Using Utopia is a review of Joad Raymond Wren – can a good society exist? | | Literary criticism


By meaning, utopia cannot exist. In 1516, the educated readers of Thomas More’s Utopia must have appreciated the contradiction between these two new words: the Greek word “eu-topos”, meaning good place, and “ou-topos”, meaning no place at all. It can be a small warning against trying to turn utopias into reality. Those who have tried often find the groups they founded end up in dysfunctional groups, strangely sexualized groups, or both.

In this intellectually diverting history, we begin, as we must, with Plato, with the zany advice of his Republic (“we must end the influence of poetry on women”). By keeping silent on Jesus’s potentially worst thoughts, we arrive at More’s utopia, where “nothing is hidden”, so that “public events are quickly monitored”. Renaissance great scientist Francis Bacon’s New Atlantis presents a worthy scientific experiment – which, Wren astutely points out, may have inspired Wakanda in Marvel’s Black Panther films. The 17th-century Duchess of Margaret Cavendish’s The Blazing World imagines the author as a goddess chosen by a world of science-loving hybrids. In the 1800s, Sarah Scott’s Millenium (sic) Hall imagined an ideal society of women without men, as did Charlotte Perkins Gilman’s Herland in the first world war.

Other methods are evident: many utopias use a plot device in which the narrator is accidentally or mysteriously transported to another world, and then observes how it works. Marriages are often dissolved, and children are raised together. And in Edward Bellamy’s 1888 novel Looking Back, Wren pointedly states, “there are no law schools or lawyers, abolished here like so many utopias”.

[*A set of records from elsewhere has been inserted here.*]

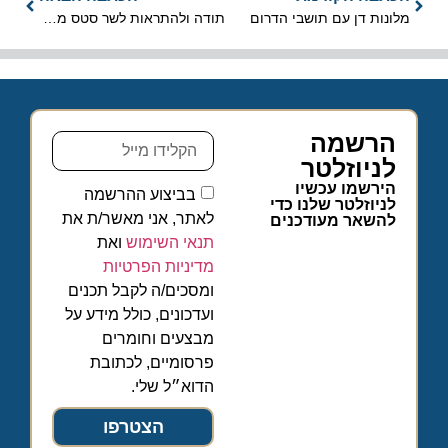
מלונות דן עם תושבי הדרום
תודה ולהתראות לשר סטס מיסז?ניקוב
הרשמה
לניוזלטר
הירשמו עכשיו
בביצוע ההרשמה
לניוזלטר שלנו כדי
לאתר, אני מאשר/ת את
להשאר מעודכנים
תנאי השימוש
ואת
מדיניות הפרטיות
ומסכים/ה לקבל תכנים
ועדכונים, כולל מידע על
מבצעים וחומרים
פרסומיים, לכתובת
הדוא״ל שלי.
הצטרפו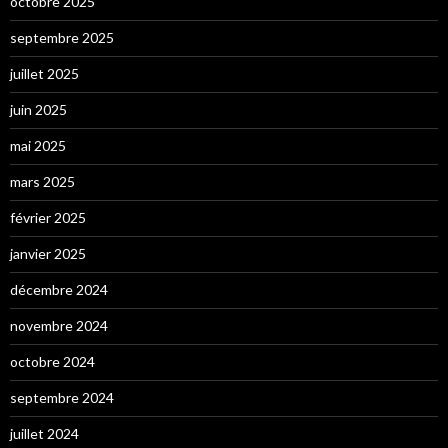
octobre 2025
septembre 2025
juillet 2025
juin 2025
mai 2025
mars 2025
février 2025
janvier 2025
décembre 2024
novembre 2024
octobre 2024
septembre 2024
juillet 2024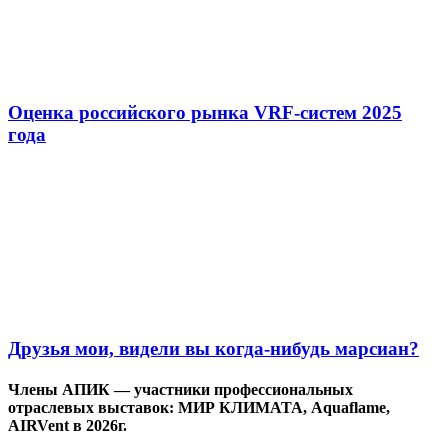
Оценка российского рынка VRF-систем 2025
года
Друзья мои, видели вы когда-нибудь марсиан?
Члены АПИК — участники профессиональных
отраслевых выставок: МИР КЛИМАТА, Aquaflame,
AIRVent в 2026г.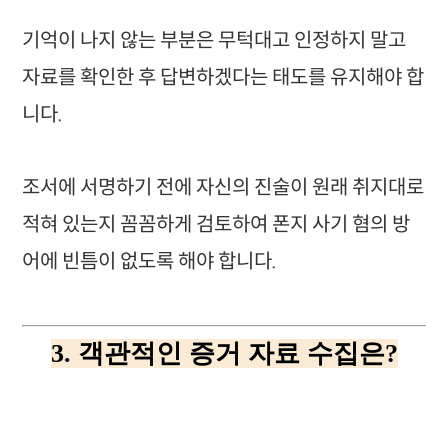
기억이 나지 않는 부분은 무턱대고 인정하지 말고
자료를 확인한 후 답변하겠다는 태도를 유지해야 합
니다.
조서에 서명하기 전에 자신의 진술이 원래 취지대로
적혀 있는지 꼼꼼하게 검토하여 폰지 사기 혐의 방
어에 빈틈이 없도록 해야 합니다.
3. 객관적인 증거 자료 수집은?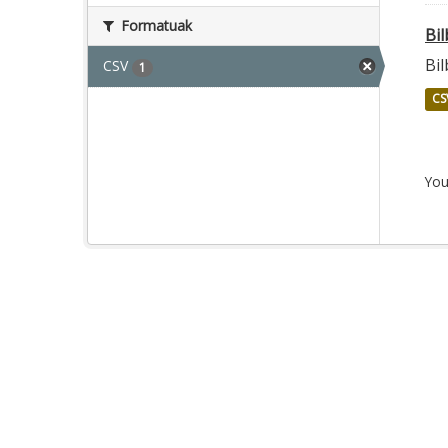
Formatuak
Bi
Bi
CSV
1
CS
You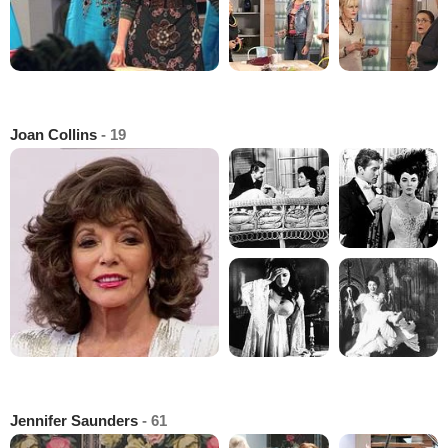
Joan Collins
- 19
Jennifer Saunders
- 61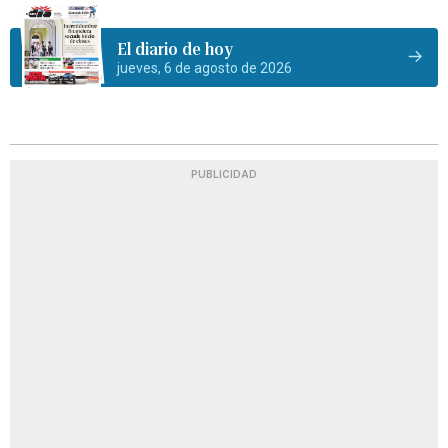
El diario de hoy
jueves, 6 de agosto de 2026
PUBLICIDAD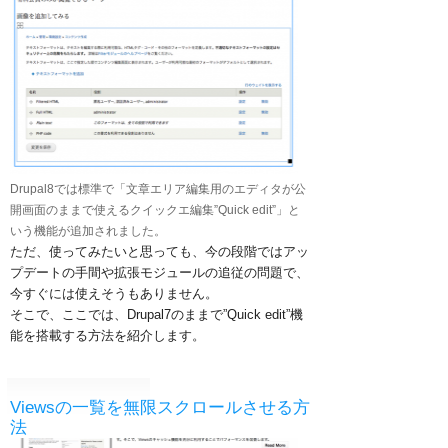
Drupal8では標準で「文章エリア編集用のエディタが公
開画面のままで使えるクイックエ編集”Quick edit”」と
いう機能が追加されました。
ただ、使ってみたいと思っても、今の段階ではアッ
プデートの手間や拡張モジュールの追従の問題で、
今すぐには使えそうもありません。
そこで、ここでは、Drupal7のままで”Quick edit”機
能を搭載する方法を紹介します。
Viewsの一覧を無限スクロールさせる方
法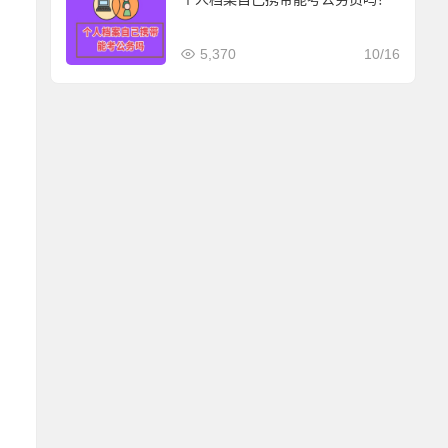
5,370
10/16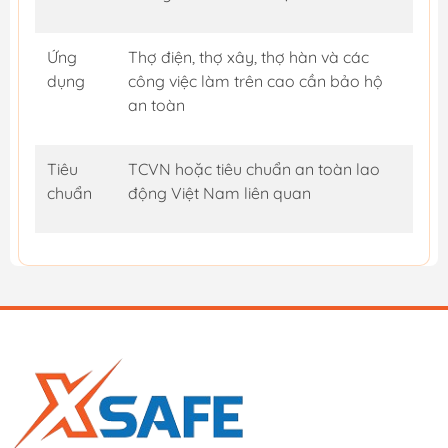
Ứng
Thợ điện, thợ xây, thợ hàn và các
dụng
công việc làm trên cao cần bảo hộ
an toàn
Tiêu
TCVN hoặc tiêu chuẩn an toàn lao
chuẩn
động Việt Nam liên quan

Marriages are allowed, however, in Voyage en Icarie, by the 19th-century French socialist Étienne Cabet, who envisions a strictly controlled communism. In 1849 Cabet founded his model group, Icaria, in Illinois. Unfortunately, after a few years, “the people of Cabet were keeping their property; they were doing bad things like hunting and fishing, swearing, tobacco and alcohol; women were wearing cosmetics, jewels and perfumes.” Cabet’s response to these scandals was to insist on a strict constitution, and make himself president “for four years instead of one”. In the same way utopia always threatens to become tyrannical.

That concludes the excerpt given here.